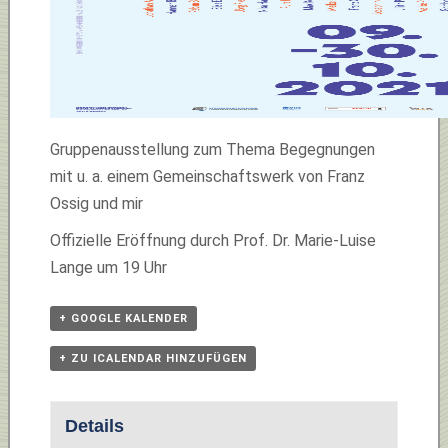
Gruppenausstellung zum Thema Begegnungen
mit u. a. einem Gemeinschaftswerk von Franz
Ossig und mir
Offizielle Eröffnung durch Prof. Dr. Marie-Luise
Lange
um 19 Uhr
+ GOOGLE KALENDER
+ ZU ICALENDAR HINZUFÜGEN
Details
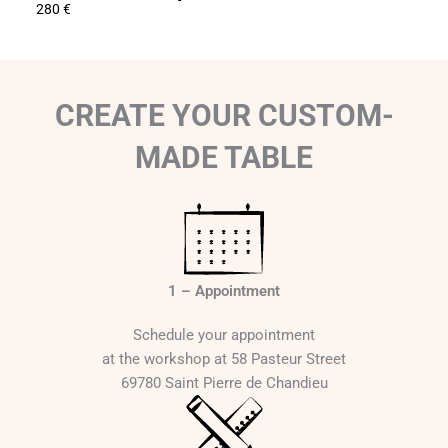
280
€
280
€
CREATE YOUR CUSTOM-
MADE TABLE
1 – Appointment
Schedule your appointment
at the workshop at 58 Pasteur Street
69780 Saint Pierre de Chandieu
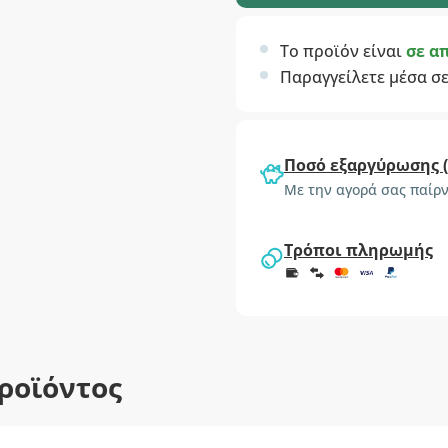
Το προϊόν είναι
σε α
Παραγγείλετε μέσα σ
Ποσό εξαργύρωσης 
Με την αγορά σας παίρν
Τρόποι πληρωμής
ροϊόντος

—————

■ **Assignment**
In your copy of the listing above, reproduce each line exactly and omit all pictures.

■ **Output**
Gruppenausstellung zum Thema Begegnungen
mit u. a. einem Gemeinschaftswerk von Franz
Ossig und mir
Offizielle Eröffnung durch Prof. Dr. Marie-Luise
Lange
um 19 Uhr
+ GOOGLE KALENDER
+ ZU ICALENDAR HINZUFÜGEN
Details
280
€
280
€
CREATE YOUR CUSTOM-
MADE TABLE
1 – Appointment
Schedule your appointment
at the workshop at 58 Pasteur Street
69780 Saint Pierre de Chandieu
Το προϊόν είναι
σε α
Παραγγείλετε μέσα σ
Ποσό εξαργύρωσης 
Με την αγορά σας παίρν
Τρόποι πληρωμής
ροϊόντος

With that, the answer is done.